松沢呉一のビバノン・ライフ

インフルエンザウイルスを発見した日本人たち—スペイン風邪流行時に存在していたインフルエンザワクチン[中]-(松沢呉一)

インフルエンザ菌とは何か—スペイン風邪流行時に存在していたインフルエンザワクチン[上]」の続きです。

 

 

 

少なくとも500万人に接種されたインフルエンザワクチン

 

vivanon_sentence前回取り上げた山内一也「インフルエンザウイルスを最初に発見した日本人科学者」は知られざるインフルエンザ史を教えてくれますので、読んでいない方はぜひお読み下さい。

同記事によると、当時、日本の細菌研究をリードしていた北里研究所パイフェル氏菌(この文章では「プファイフェル氏菌」と表記。こちらの方がドイツ語の発音に近いですが、ここでは「パイフェル」で統一します)原因説をとっていて、北里研究所と双璧をなす東京帝国大学附属伝染病研究所はパイフェル氏菌、肺炎双球菌のどちらとも決めかね、両方の菌に対する混合ワクチンを製造。北里研究所のワクチンは248万人分、伝染病研究所のワクチン249万人分が接種されたそうです。

インフルエンザワクチン開発の歴史に書かれた数字と桁が違いますが、おそらく学校で集団接種したのでしょうから、数百万という単位になりそうです。ワクチンを接種した人の中からも感染者が続々出たはずですから、どうして早い段階でストップしなかったのかが不思議です。

なおかつ、どうして医学史、細菌学史に残る発見になったはずの山内・坂上・岩島論文は無視されたのか。

これを調べるきっかけになった1920年(大正9年)4月5日発行「醫學中央雜誌323号掲載の佐々木秀一「流行性感冒の原因及び療法に就てにあったように、サンプルは軽微な発症でしかなかったために、「あれは違うだろ」ということで見過ごされたのかもしれないですが、おそらくその見過ごしには別の要因が関わっています。

結果として、インフルエンザには直接の効果はなかったわけですが、両研究所にとってはどっちでもないということになると立場がないし、当然ワクチンの売り上げが入ってこなくなるため、山内論文は無視するしかなかったであろうことは容易に想像できます。

そのことは「インフルエンザウイルスを最初に発見した日本人科学者」で引用されている「読売新聞」大正8年(1919)4月1日号の記述が示唆しています。

 

 

元来なれば我が国に於て発表さるべきであるが、其の研究の方法は学術上の自由さへ許されぬ国状にあっては、ある一点から非常なる非難を受くべきことを慮んばかって右の方法に依ったといふ

 

 

「ある一点」というのが何を指しているのかわからず、その方法が人体実験に近いことを指すのかもしれないですが、この非難の背景に北里研究所と伝染病研究所がワクチンを製造していることがありそうです。そのためなのか、論文を国内では発表することさえできませんでした。

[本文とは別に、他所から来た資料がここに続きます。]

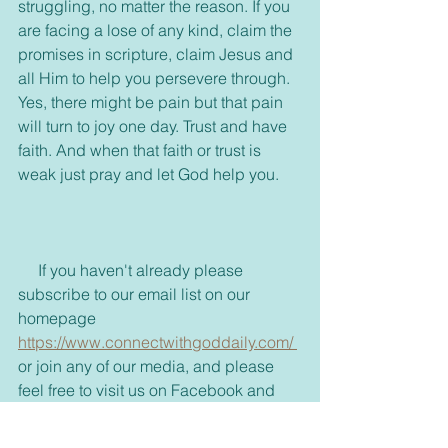
struggling, no matter the reason. If you 
are facing a lose of any kind, claim the 
promises in scripture, claim Jesus and 
all Him to help you persevere through. 
Yes, there might be pain but that pain 
will turn to joy one day. Trust and have 
faith. And when that faith or trust is 
weak just pray and let God help you.
     If you haven't already please 
subscribe to our email list on our 
homepage 
https://www.connectwithgoddaily.com/ 
or join any of our media, and please 
feel free to visit us on Facebook and 
join our group. 
https://www.facebook.com/dailyblessin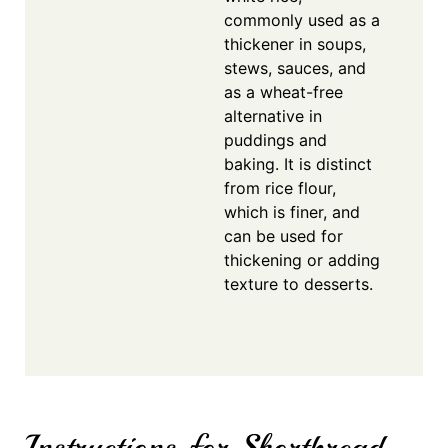
commonly used as a
thickener in soups,
stews, sauces, and
as a wheat-free
alternative in
puddings and
baking. It is distinct
from rice flour,
which is finer, and
can be used for
thickening or adding
texture to desserts.
Instructions for Shortbread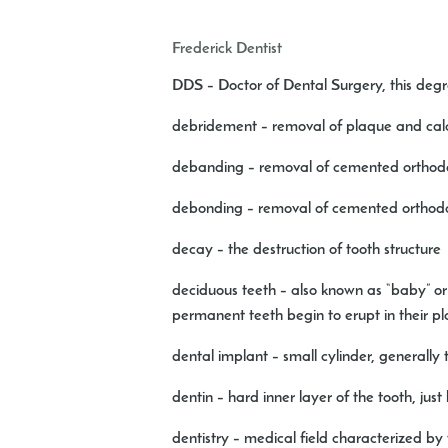
Frederick Dentist
DDS
– Doctor of Dental Surgery, this deg
debridement
– removal of plaque and calcu
debanding
– removal of cemented orthodo
debonding
– removal of cemented orthodo
decay
– the destruction of tooth structure
deciduous teeth
– also known as “baby” or “
permanent teeth begin to erupt in their p
dental implant
– small cylinder, generally
dentin
– hard inner layer of the tooth, jus
dentistry
– medical field characterized by 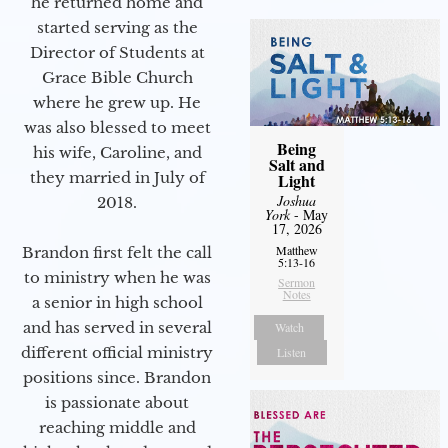
he returned home and
started serving as the
Director of Students at
Grace Bible Church
where he grew up. He
was also blessed to meet
Being
his wife, Caroline, and
Salt and
they married in July of
Light
Joshua
2018.
York
- May
17, 2026
Matthew
Brandon first felt the call
5:13-16
to ministry when he was
Sermon
Notes
a senior in high school
and has served in several
Watch
different official ministry
Listen
positions since. Brandon
is passionate about
reaching middle and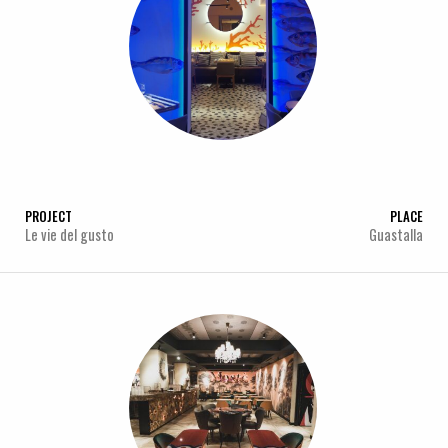
PROJECT
PLACE
Le vie del gusto
Guastalla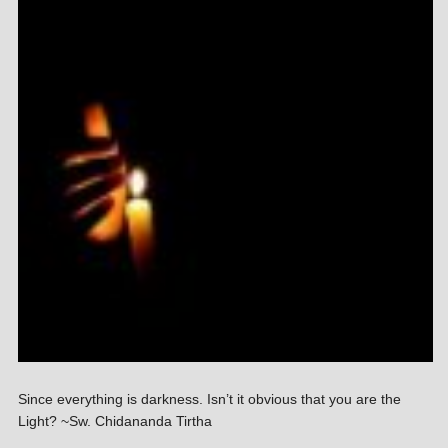
Since everything is darkness. Isn’t it obvious that you are the
Light? ~Sw. Chidananda Tirtha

しかし、開業医である佐々木秀一にとってはあまり関係のない話なので、「流行性感冒の原因及び療法に就て」では、山内保説をトップにもってきたのだろうと思います。

 

 

世界初の発見者たちは何者か

 

vivanon_sentenceインフルエンザウイルスを最初に発見した日本人科学者で血が騒ぐような感覚になったのは、世紀の発見をしたかもしれない3名がいずれも日本の医学界に名を残していない点にあります。彼らはいったい誰なのかの謎解きが残ります。

この謎解きについては原文を読んでいただいた方がいいのですが、あそこに書かれていないことを補足しておくと、坂上弘蔵は、1912年に「臺灣南部に産する蝎調査に就て」という論文を書いています(同年9月15日発行「動物学雑誌」による)。薬学の見地からサソリ毒を調べた可能性もありますが、おそらく当初は昆虫学が専門だったのでしょう。

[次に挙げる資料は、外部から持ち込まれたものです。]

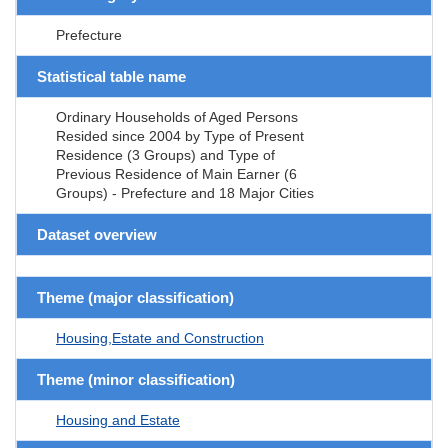
Prefecture
Statistical table name
Ordinary Households of Aged Persons
Resided since 2004 by Type of Present
Residence (3 Groups) and Type of
Previous Residence of Main Earner (6
Groups) - Prefecture and 18 Major Cities
Dataset overview
Theme (major classification)
Housing,Estate and Construction
Theme (minor classification)
Housing and Estate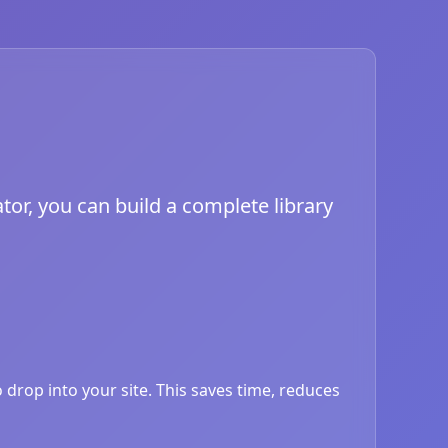
tor, you can build a complete library
drop into your site. This saves time, reduces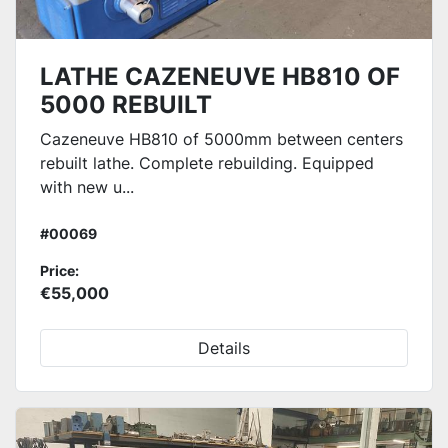
LATHE CAZENEUVE HB810 OF
5000 REBUILT
Cazeneuve HB810 of 5000mm between centers
rebuilt lathe. Complete rebuilding. Equipped
with new u...
#00069
Price:
€55,000
Details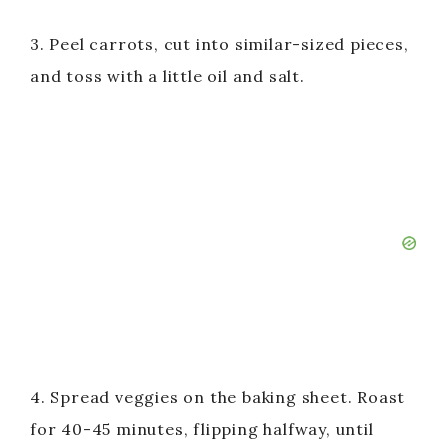
3. Peel carrots, cut into similar-sized pieces,
and toss with a little oil and salt.
4. Spread veggies on the baking sheet. Roast
for 40-45 minutes, flipping halfway, until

そこから星製薬に入り、インフルエンザの研究をし、そのあと京大帝国大学で医学博士号を取得しています(1923年05月25日発行「官報」による)。

岩島十三の名前は官報にも出てこず。医学博士ということですが、国内で博士号を取得したのではないのかも。

またまた星製薬が登場です。彼らの研究は星製薬細菌部でなされたことはほぼ確定。坂上弘蔵は細菌部の主任であり、この細菌部は日本で最初にワクチン製造所として認可されています(京谷大助著『星一とヘンリー・フォード』による)。

この研究成果は星製薬にとっては画期的なものであり、ここからワクチンを製造できれば莫大な金が入ってきて、世界的な栄誉ともなったはずなのですが、不幸なことに、星製薬はすでにインフルエンザ菌ワクチンを製造していました。